There's no right or wrong side in the debate between high magic and low magic campaigns, only personal preference. If you're lucky, everyone in your group swings the same way. I've always leaned toward low magic campaigns. I don't expect to convert anyone who feels differently, but I can lay out the reasons why I tilt the way I do.
Before getting into the details, though--when I talk about low and high magic, I'm referring chiefly to how many magic items a character can expect to encounter and accrue during a career of adventuring. A secondary concern is the prevalence of magic-using NPCs. Player-character wizards are to be expected, but is yours an exceptional figure, or did he graduate 48th in a class of 650 that year at the wizard academy?
My preference starts with the influences that brought me to FRPGs in the first place. I "discovered" fantasy as an adult genre when an insightful high school English teacher steered me toward The Lord of the Rings, a distinctly low-magic tale. The magic of Middle Earth is subtle and seldom used--so unlike the structure of D&D that it's hard to mirror LotR with the D&D rules.
Tolkien led me to the tales of Conan, Fafhrd and the Gray Mouser, Corum, and Elric. In those stories, magic was more often the problem than the solution. Magic was used by villains, not by heroes. Odds are high that magic was what twisted the villain into a bad guy in the first place. He didn't turn to magic because he was evil; he turned evil because he placed his faith in magic. Elric was a powerful wizard, but even he seldom used magic openly because of the risk involved. With that sort of reputation, it's no surprise that magic users in those fictional worlds were shunned, mistrusted, and rare.
The second reason is that I like plenty of historical seasoning in my fantasy. Pseudohistory plays best when magic can't be had by the bucketful.
Third, restricting the characters' access to magic places greater emphasis on their personal grit. Many obstacles and puzzles become meaningless when characters can just activate their flying boots, turn invisible with their magic helmets, or command their omnipotent swords to sniff out the villain's weaknesses.
Fourth, rare magic is wondrous magic. Things that we're exposed to every day lose their luster; ask anyone who lives in the shadow of the Rocky Mountains, or who never had to do Christmas shopping without the internet. If your character has just one or two magic items, you're going to appreciate them a lot more than if he has an entire head-to-toe magical panoply and a magical weapon for every monster, plus a few dozen more enchanted items rattling around in the bottom of the bag of holding like toys that he's outgrown but still keeps in a box in the corner of his bedroom. A dozen magical items are ornaments; one or two magical items define your character.
This doesn't mean that I don't like characters to have access to magic. It means that when I'm the DM, I give out precious few magical weapons and armors. I'm less stingy with wondrous items, because they carry an air of uniqueness and they foster creativity. A gem of seeing or a rope of entanglement generates far more fun than a +2 sword any day.

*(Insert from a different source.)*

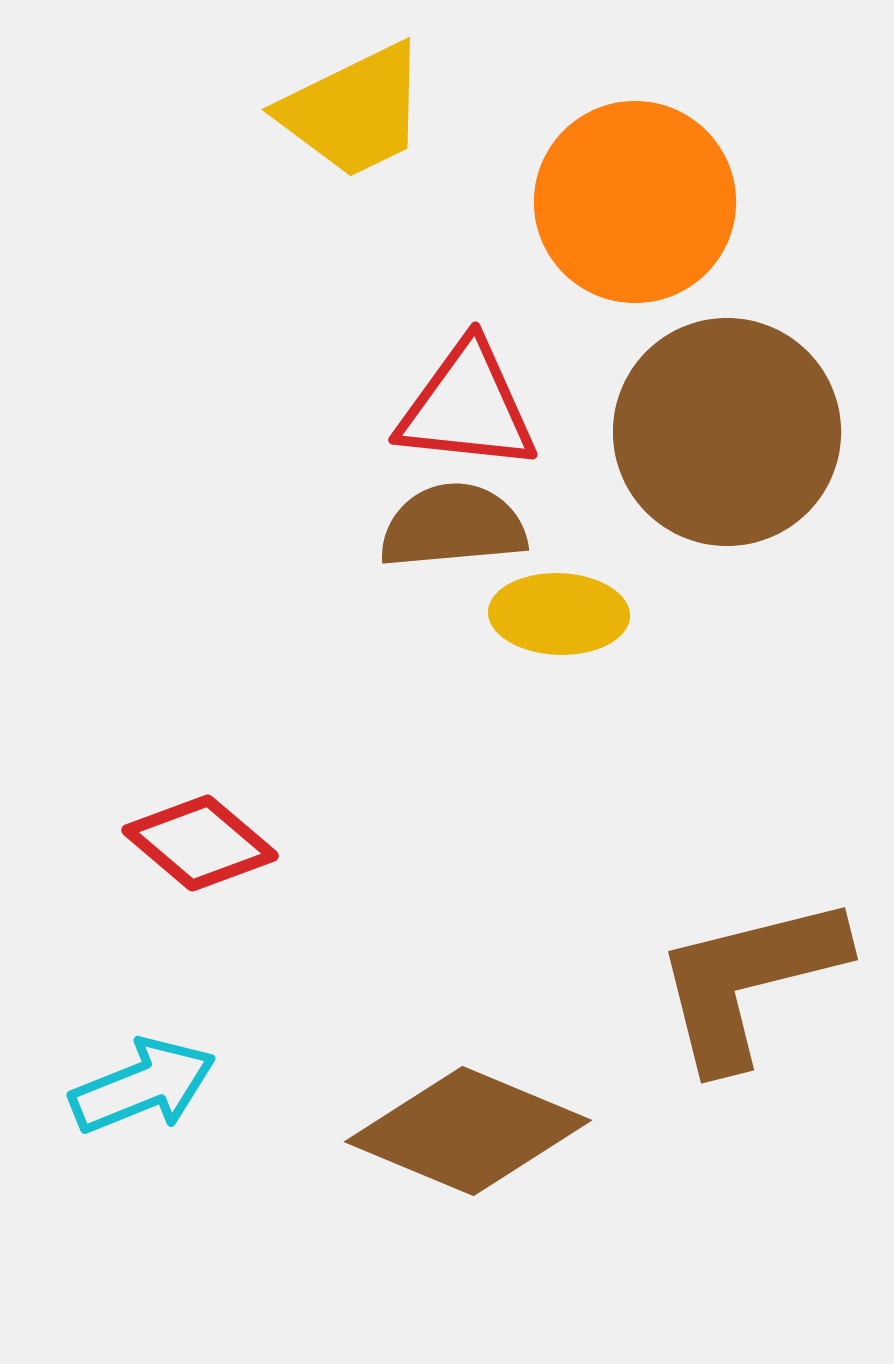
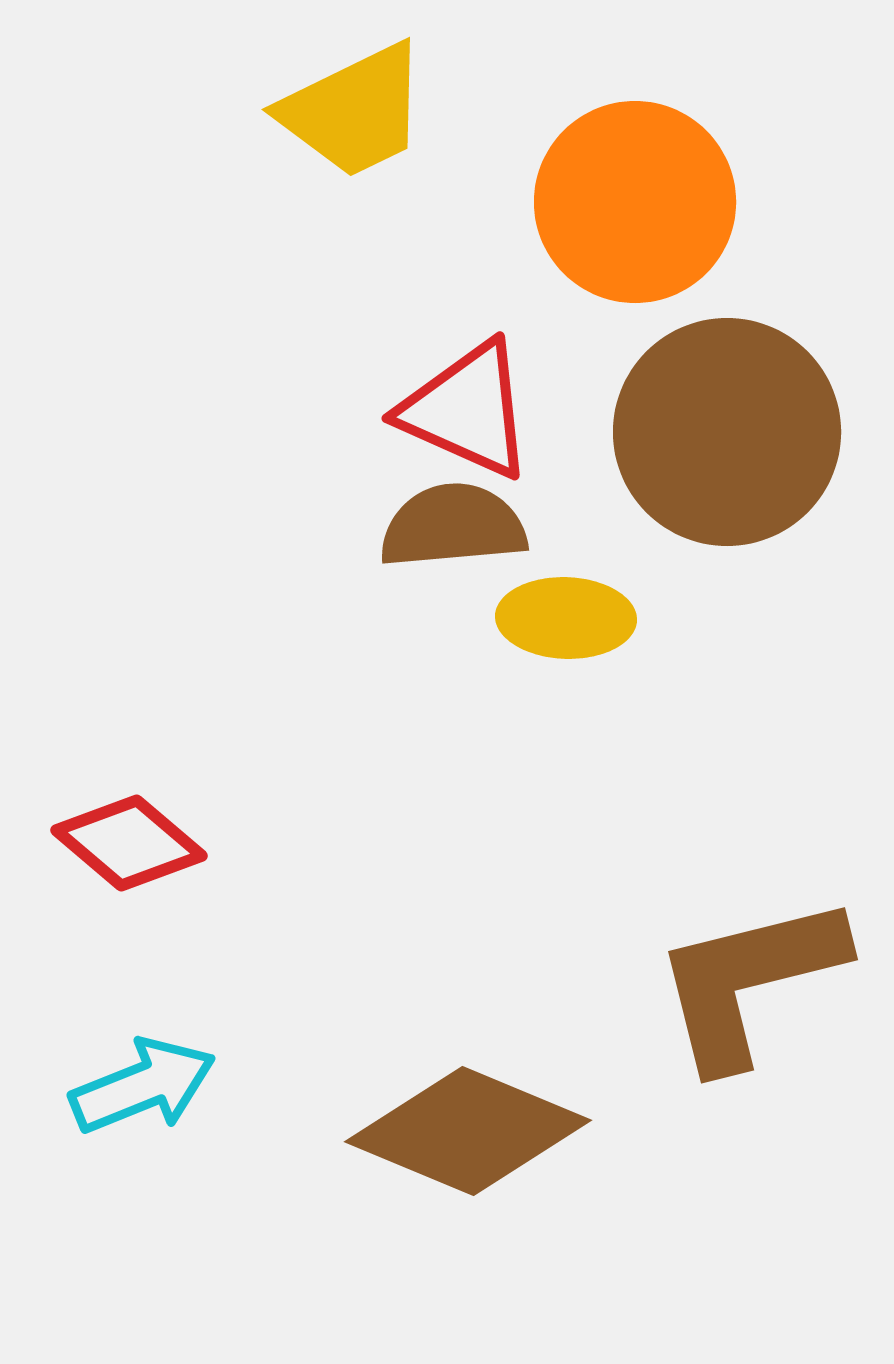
red triangle: moved 3 px down; rotated 18 degrees clockwise
yellow ellipse: moved 7 px right, 4 px down
red diamond: moved 71 px left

Consumables are my favorite magical treasures. They won't throw the campaign out of whack, because eventually they'll be used up. If you want characters to fight mummies, don't present them with a rack of +1 weapons; give them vials of blessing oil instead. They'll have a great fight, and you won't regret the mummy thing the next time you try to set up an interesting fight against wolves. Consumables can do anything that permanent items can do; forget the narrow limits in the rules.
Best of all, instead of making players complacent, the way permanent magic items do, consumables force players to make hard decisions. Should you drink the potion of giant strength before fighting the umber hulks, or are even more dangerous things waiting farther down the tunnel? The charm person scroll will get what you want from the king's seneschal, but it might be more useful when you confront the bandit chief. The necklace of fireballs has only three charges; do we really need to use one in this fight?
Those are enjoyable problems for the players to tackle, and they play best when characters are always critically short on magic juice. That's my position, anyway. Where do you stand?